To mark the release of the Best American Poetry of 2009 collection, series editor David Lehman hosted an incredible 20 poets who appear in the book at the New School Thursday night.

John Ashbery said, "They came to blow up America."
Mark Bibbins said, "West Virginia was made overseas and brought to us, chunk by chunk, aboard container ships."
Susan Cleary asked, "Why is a man like a burning candle?"
Phillip Levine said, "The view was something terrifying and never the same."
Billy Collins said, "You might just tolerate all of this.
James Cummins said, "A gun can be a gun, even for Freud."

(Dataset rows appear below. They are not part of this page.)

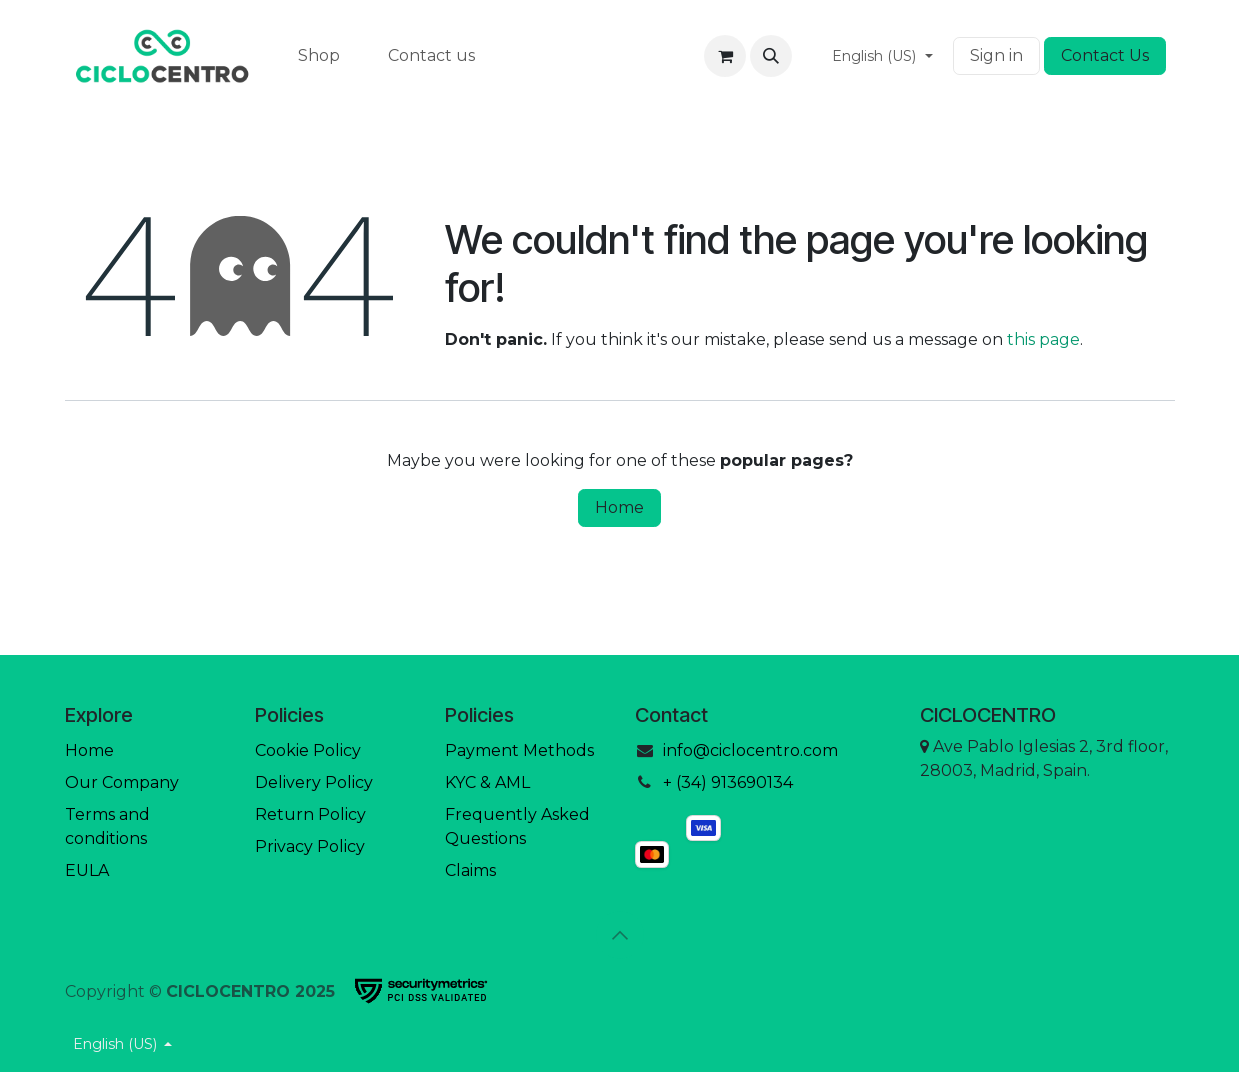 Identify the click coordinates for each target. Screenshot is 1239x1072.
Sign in (996, 55)
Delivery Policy (314, 782)
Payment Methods (519, 750)
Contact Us (1105, 55)
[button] (771, 56)
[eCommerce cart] (725, 56)
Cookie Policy (308, 750)
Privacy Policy (310, 846)
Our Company (122, 782)
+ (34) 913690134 (728, 782)
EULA (87, 870)
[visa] (704, 828)
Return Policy (310, 814)
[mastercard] (704, 854)
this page (1043, 339)
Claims (470, 870)
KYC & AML (487, 782)
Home (619, 507)
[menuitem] (319, 56)
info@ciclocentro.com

Mark Doty said, "The old words are dying."
Douglas Goetsch asked, "Does anybody see a problem here?"
Michael Grabell said, "Maybe it's because my mother grew up in Weehawken, New Jersey."
Delores Hayden said, "Behind the driver, the boy sits facing backwards."
And because Sarah Hannah could not be there, Jennifer Michael Hect said, "You don't speak of it, not ever."
Richard Howard said, "Believers swing a live chicken high over their heads."
Tina Kelley said, "God is definitely not that weird sexuality of bird rehabilitators."
After remarking that a poetry collection was a kind of conversation, Phillis Levin said, "Forget the comma, the crow said, darting onto another branch, random joy being his."
Susan Blackwell Ramsey said, "We want to make things last."
James Richardson said, "Oh, it's a technical problem."
Martha Silano said, "I hate your knees, both of them."
Mitch Susskind said, "Rachel was like a monkey beside Sarah."
Vincent Stanely said, "I hear America calling for a dot"
Craig Morgan Teicher said, "America has begun calling everything 'America' no matter what."
Matthew Zapruder said, "I know less than I did before, and I live on a hill where the wind steals music from everything and brings it to me."